The Ironman event started in Oahu—a part of the Hawaiian island chain. The idea of the event was conceived by Navy man John Collins and his wife Judy. It was after their family of four—John, Judy and their two children—participated in a multisport event in San Diego, US, that the couple realised their passion for endurance events. They had always dreamed about creating an athletic event that people would enjoy and a debate with friends on which athletes were the fittest—swimmers, bikers or runners—resulted in combining the three of the toughest existing endurance races. Thus, the first Ironman event happened in 1978 in Oahu with the Waikiki rough water swim, the Around Oahu bike race and the Honolulu marathon. The race had 15 participants and the first one finished the challenge in 11 hours and 46 minutes. The next year saw a woman complete the race in 12 hours and 55 minutes. By this time the media started noticing the event and the 1980 event had over 100 participants. A new record of completing the challenge in 9 hours and 24 minutes was set. By 1983, the event got global attention and a qualification system was introduced. A 17-hour finishing cut-off was also instituted. In 1985, the Ironman brand and name got popular globally. Now, there over 100 Ironman events that happen across the world.
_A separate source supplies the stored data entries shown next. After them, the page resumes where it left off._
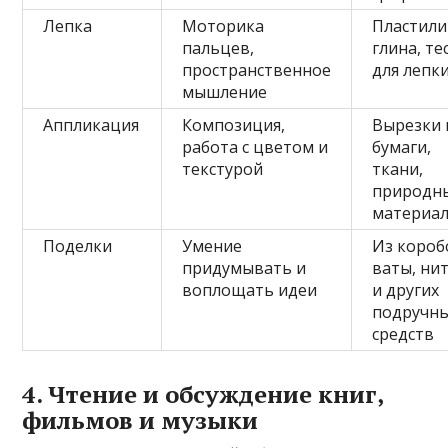
Лепка
Моторика
Пластили
пальцев,
глина, те
пространственное
для лепк
мышление
Аппликация
Композиция,
Вырезки 
работа с цветом и
бумаги,
текстурой
ткани,
природн
материа
Поделки
Умение
Из короб
придумывать и
ваты, ни
воплощать идеи
и других
подручн
средств
4. Чтение и обсуждение книг,
фильмов и музыки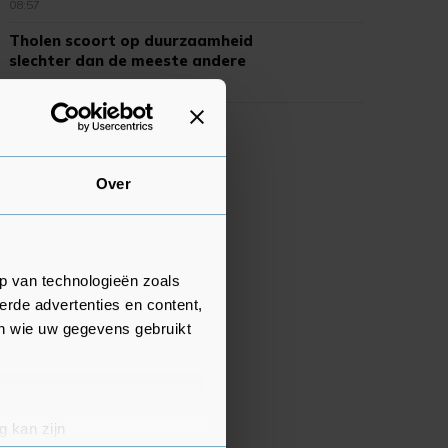
08:57
Tholen scoort op duurzaamheid
slechter dan de meeste andere
gemeenten
08:56
Over
p van technologieën zoals
erde advertenties en content,
en wie uw gegevens gebruikt
g kan zijn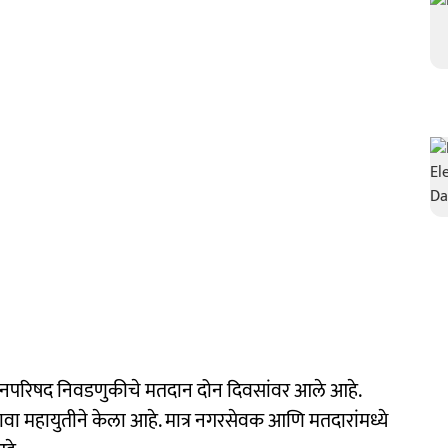
नपरिषद निवडणुकीचे मतदान दोन दिवसांवर आले आहे.
दावा महायुतीने केला आहे. मात्र नगरसेवक आणि मतदारांमध्ये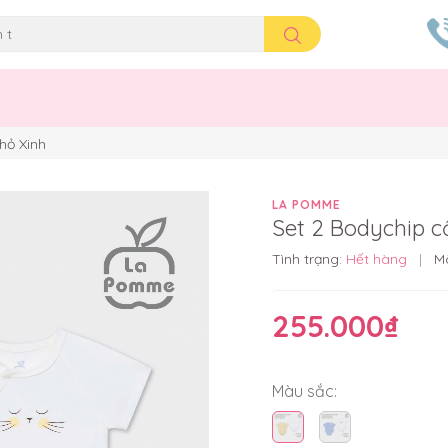
hỏ Xinh
LA POMME
Set 2 Bodychip 
Tình trạng:
Hết hàng
|
M
255.000₫
Màu sắc: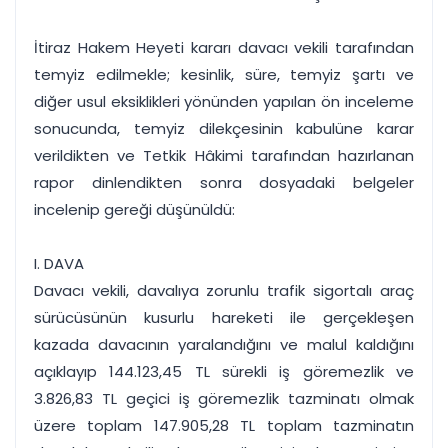
İtiraz Hakem Heyeti kararı davacı vekili tarafından
temyiz edilmekle; kesinlik, süre, temyiz şartı ve
diğer usul eksiklikleri yönünden yapılan ön inceleme
sonucunda, temyiz dilekçesinin kabulüne karar
verildikten ve Tetkik Hâkimi tarafından hazırlanan
rapor dinlendikten sonra dosyadaki belgeler
incelenip gereği düşünüldü:
I. DAVA
Davacı vekili, davalıya zorunlu trafik sigortalı araç
sürücüsünün kusurlu hareketi ile gerçekleşen
kazada davacının yaralandığını ve malul kaldığını
açıklayıp 144.123,45 TL sürekli iş göremezlik ve
3.826,83 TL geçici iş göremezlik tazminatı olmak
üzere toplam 147.905,28 TL toplam tazminatın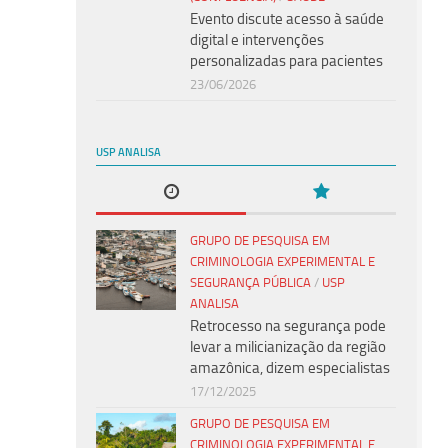
Evento discute acesso à saúde
digital e intervenções
personalizadas para pacientes
23/06/2026
USP ANALISA
GRUPO DE PESQUISA EM
CRIMINOLOGIA EXPERIMENTAL E
SEGURANÇA PÚBLICA
/
USP
ANALISA
Retrocesso na segurança pode
levar a milicianização da região
amazônica, dizem especialistas
17/12/2025
GRUPO DE PESQUISA EM
CRIMINOLOGIA EXPERIMENTAL E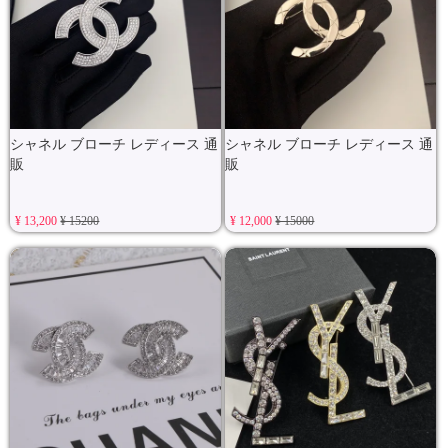
シャネル ブローチ レディース 通
シャネル ブローチ レディース 通
販
販
¥ 13,200
¥ 15200
¥ 12,000
¥ 15000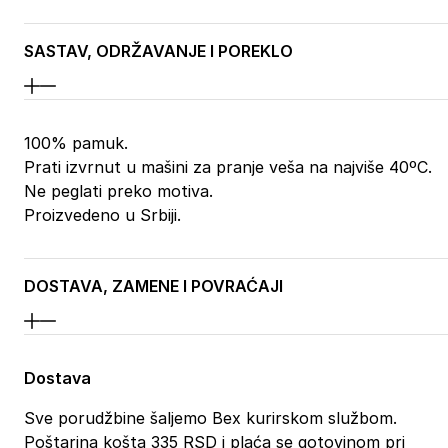
SASTAV, ODRŽAVANJE I POREKLO
100% pamuk.
Prati izvrnut u mašini za pranje veša na najviše 40ºC.
Ne peglati preko motiva.
Proizvedeno u Srbiji.
DOSTAVA, ZAMENE I POVRAĆAJI
Dostava
Sve porudžbine šaljemo Bex kurirskom službom.
Poštarina košta 335 RSD i plaća se gotovinom pri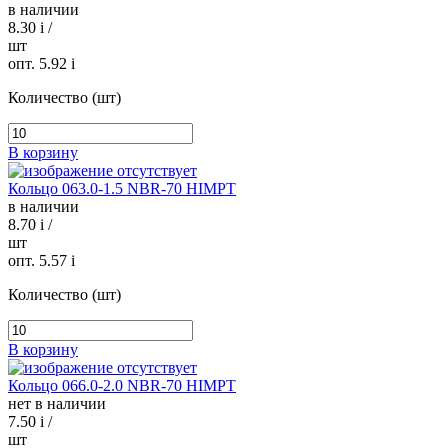
в наличии
8.30
i
/
шт
опт. 5.92
i
Количество (шт)
В корзину
Кольцо 063.0-1.5 NBR-70 HIMPT
в наличии
8.70
i
/
шт
опт. 5.57
i
Количество (шт)
В корзину
Кольцо 066.0-2.0 NBR-70 HIMPT
нет в наличии
7.50
i
/
шт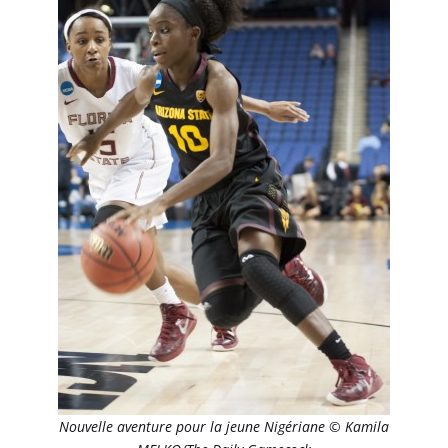
Nouvelle aventure pour la jeune Nigériane © Kamila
Of the three challenges, the swim is usually the most intimidating course, especially for newcomers. “Not everyone in India grows up swimming and swimming in open waters is challenging even for seasoned swimmers. I feel once the swim gets over, participants feel a little relaxed for the next two courses. Sometimes, athletes fear rough waters and this can cause panic which may even result in drowning,” says Jaimielle Jacobs, wife of Ironman world champion Pete Jacobs, co-founder of Live Your Own Fit and a competitive triathlete.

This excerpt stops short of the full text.